TASK: Nothing but the lines below from the one containing "On-Site Sales and Access Control" through the one containing "slewing mechanism of" should appear in the answer, exact and without pictures.
======== RECORDED DATA ========
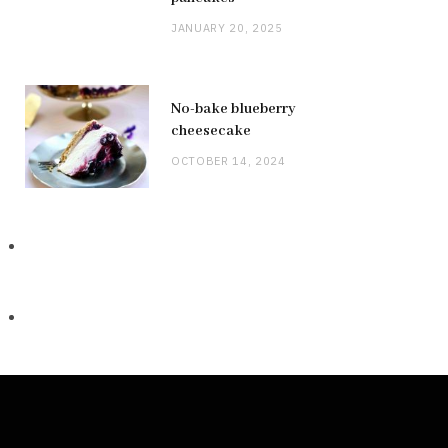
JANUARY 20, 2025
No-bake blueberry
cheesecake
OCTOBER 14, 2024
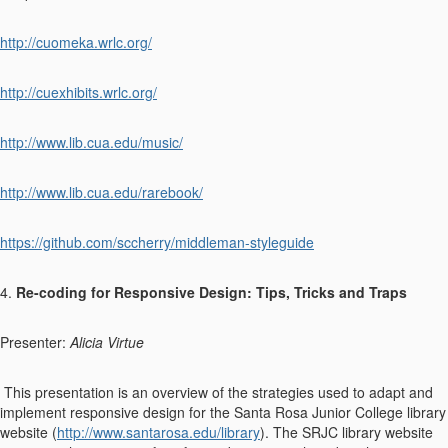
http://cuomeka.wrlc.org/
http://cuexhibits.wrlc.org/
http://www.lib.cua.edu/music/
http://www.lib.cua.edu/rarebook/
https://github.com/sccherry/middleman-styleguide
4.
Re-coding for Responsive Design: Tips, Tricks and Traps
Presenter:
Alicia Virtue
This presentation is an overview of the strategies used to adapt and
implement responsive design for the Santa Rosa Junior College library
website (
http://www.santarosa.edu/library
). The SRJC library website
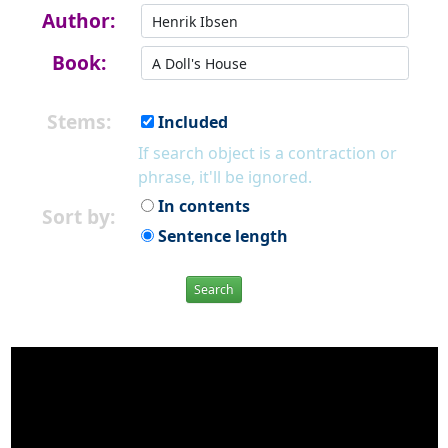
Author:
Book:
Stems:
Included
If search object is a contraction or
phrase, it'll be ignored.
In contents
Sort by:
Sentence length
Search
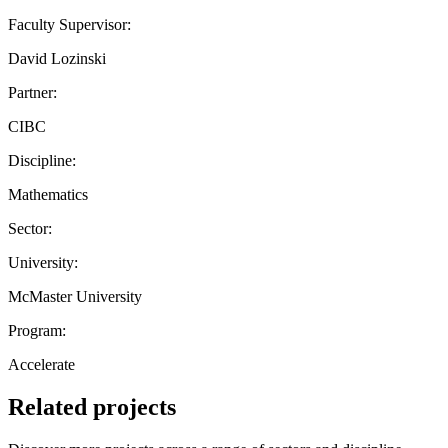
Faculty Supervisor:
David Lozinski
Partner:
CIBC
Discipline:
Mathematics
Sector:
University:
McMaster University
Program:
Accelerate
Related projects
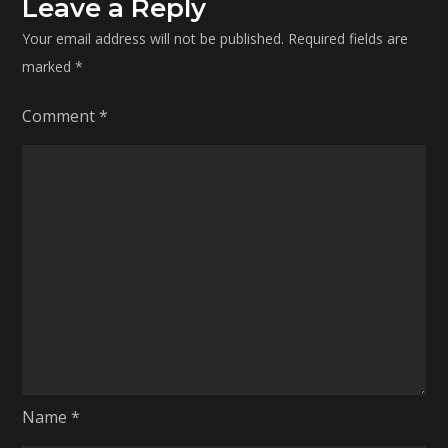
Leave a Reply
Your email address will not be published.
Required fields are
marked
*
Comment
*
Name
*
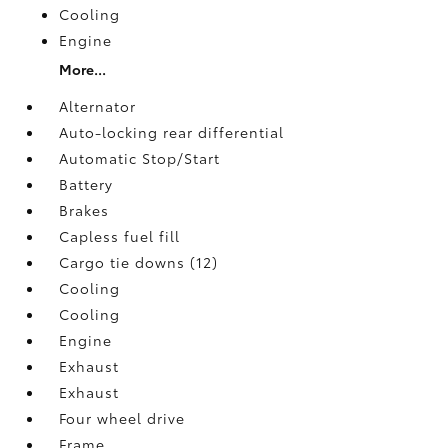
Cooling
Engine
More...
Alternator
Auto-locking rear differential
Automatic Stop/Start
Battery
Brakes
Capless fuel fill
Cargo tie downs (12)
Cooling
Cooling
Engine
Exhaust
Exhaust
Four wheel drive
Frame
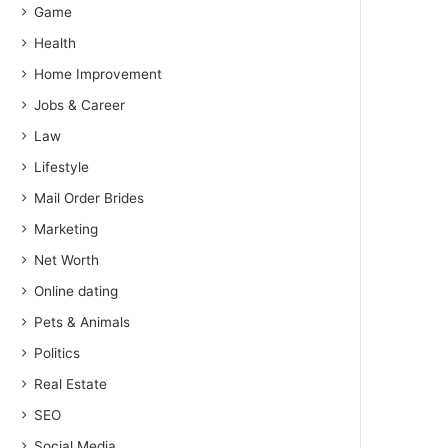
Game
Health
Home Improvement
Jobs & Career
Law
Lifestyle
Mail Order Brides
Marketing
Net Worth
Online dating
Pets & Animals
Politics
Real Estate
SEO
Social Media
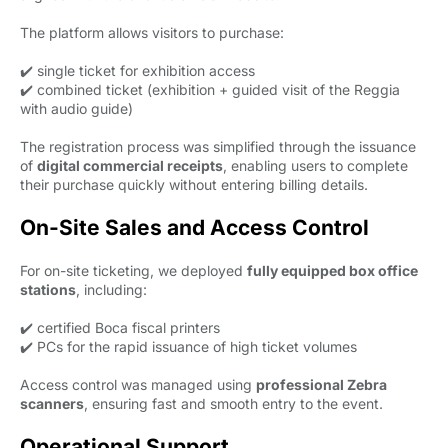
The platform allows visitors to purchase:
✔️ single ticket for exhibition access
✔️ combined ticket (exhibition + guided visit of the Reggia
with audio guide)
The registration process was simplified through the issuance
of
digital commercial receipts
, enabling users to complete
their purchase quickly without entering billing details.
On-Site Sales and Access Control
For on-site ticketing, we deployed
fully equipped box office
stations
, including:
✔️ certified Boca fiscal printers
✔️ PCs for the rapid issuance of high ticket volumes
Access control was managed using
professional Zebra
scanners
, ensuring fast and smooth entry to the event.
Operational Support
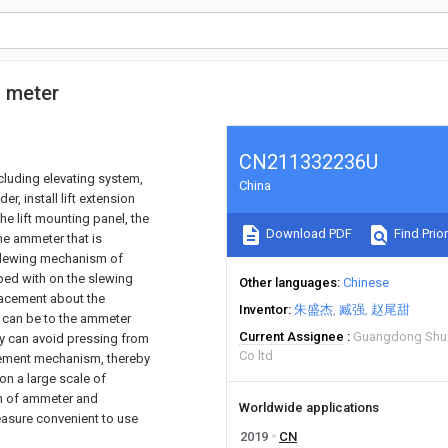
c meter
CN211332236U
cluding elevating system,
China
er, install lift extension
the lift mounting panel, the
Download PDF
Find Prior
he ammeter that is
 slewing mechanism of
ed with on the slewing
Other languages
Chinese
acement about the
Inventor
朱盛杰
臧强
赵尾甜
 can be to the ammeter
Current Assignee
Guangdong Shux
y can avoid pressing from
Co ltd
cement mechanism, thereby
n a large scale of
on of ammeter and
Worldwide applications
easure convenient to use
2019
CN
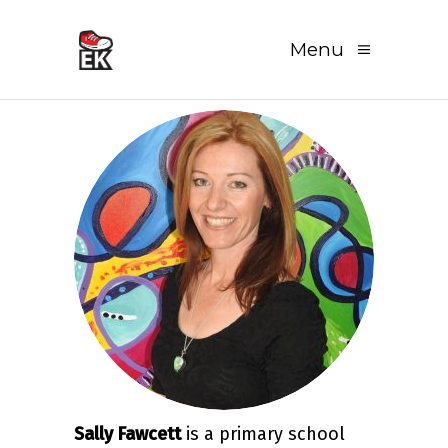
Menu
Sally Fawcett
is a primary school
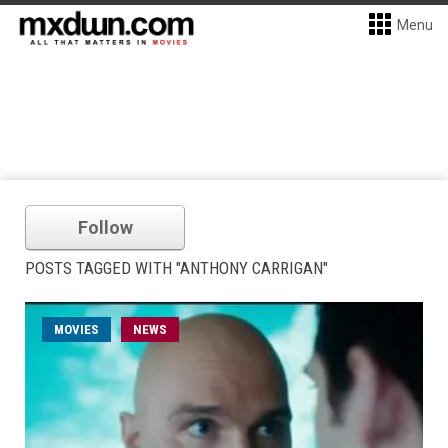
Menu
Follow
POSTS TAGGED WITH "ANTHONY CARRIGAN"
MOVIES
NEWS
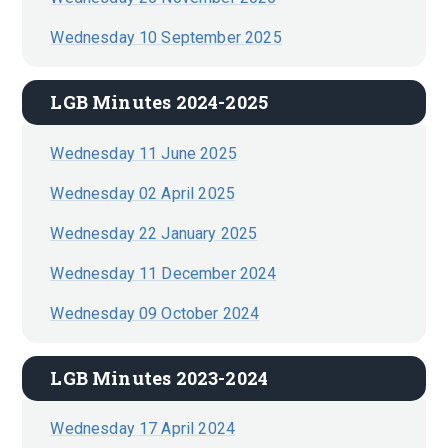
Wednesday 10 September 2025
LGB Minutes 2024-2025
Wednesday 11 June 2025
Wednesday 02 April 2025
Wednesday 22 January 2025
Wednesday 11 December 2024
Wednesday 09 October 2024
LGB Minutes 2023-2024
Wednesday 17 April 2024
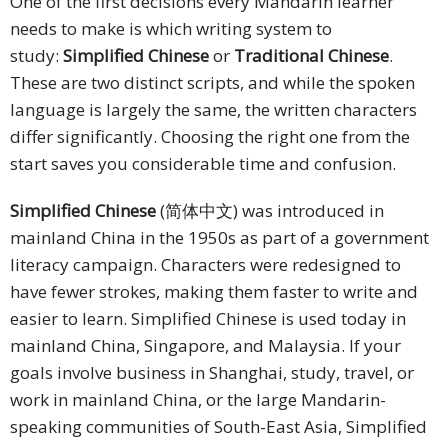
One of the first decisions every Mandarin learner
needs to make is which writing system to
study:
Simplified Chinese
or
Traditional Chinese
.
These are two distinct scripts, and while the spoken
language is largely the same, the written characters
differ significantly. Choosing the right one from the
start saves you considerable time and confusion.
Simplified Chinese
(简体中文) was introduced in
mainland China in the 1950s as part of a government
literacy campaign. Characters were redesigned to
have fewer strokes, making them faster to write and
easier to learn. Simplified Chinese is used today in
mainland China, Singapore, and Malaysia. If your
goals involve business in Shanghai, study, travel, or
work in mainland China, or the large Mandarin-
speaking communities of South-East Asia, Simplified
========
======== RECORDED DATA ========
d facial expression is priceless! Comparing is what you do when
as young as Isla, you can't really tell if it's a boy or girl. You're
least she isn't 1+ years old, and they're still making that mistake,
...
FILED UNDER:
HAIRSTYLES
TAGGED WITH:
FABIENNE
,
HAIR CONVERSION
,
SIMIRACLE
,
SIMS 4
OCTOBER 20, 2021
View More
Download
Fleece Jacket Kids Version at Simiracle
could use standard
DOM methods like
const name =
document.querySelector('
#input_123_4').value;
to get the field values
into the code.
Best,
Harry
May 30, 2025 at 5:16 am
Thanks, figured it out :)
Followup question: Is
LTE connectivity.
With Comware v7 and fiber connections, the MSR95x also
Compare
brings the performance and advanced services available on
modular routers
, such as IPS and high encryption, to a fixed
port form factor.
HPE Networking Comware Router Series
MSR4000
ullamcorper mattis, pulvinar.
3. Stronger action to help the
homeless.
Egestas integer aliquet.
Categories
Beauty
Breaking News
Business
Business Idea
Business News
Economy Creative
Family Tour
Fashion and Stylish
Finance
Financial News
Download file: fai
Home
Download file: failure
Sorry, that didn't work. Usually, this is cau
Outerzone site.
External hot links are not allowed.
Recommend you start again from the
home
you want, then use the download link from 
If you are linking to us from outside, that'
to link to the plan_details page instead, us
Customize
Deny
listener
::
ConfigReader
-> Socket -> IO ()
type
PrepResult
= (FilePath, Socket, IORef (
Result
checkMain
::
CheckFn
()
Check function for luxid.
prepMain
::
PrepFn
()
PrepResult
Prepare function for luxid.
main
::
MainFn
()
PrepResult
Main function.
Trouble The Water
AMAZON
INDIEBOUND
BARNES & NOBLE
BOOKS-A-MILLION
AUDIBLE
========
REPLY TO THE TASK:
On-Site Sales and Access Control
For on-site ticketing, we deployed
fully equipped box office
stations
, including:
✔️ certified Boca fiscal printers
✔️ PCs for the rapid issuance of high ticket volumes
Access control was managed using
professional Zebra
scanners
, ensuring fast and smooth entry to the event.
Operational Support
c meter
CN211332236U
cluding elevating system,
China
er, install lift extension
the lift mounting panel, the
Download PDF
Find Prior
he ammeter that is
 slewing mechanism of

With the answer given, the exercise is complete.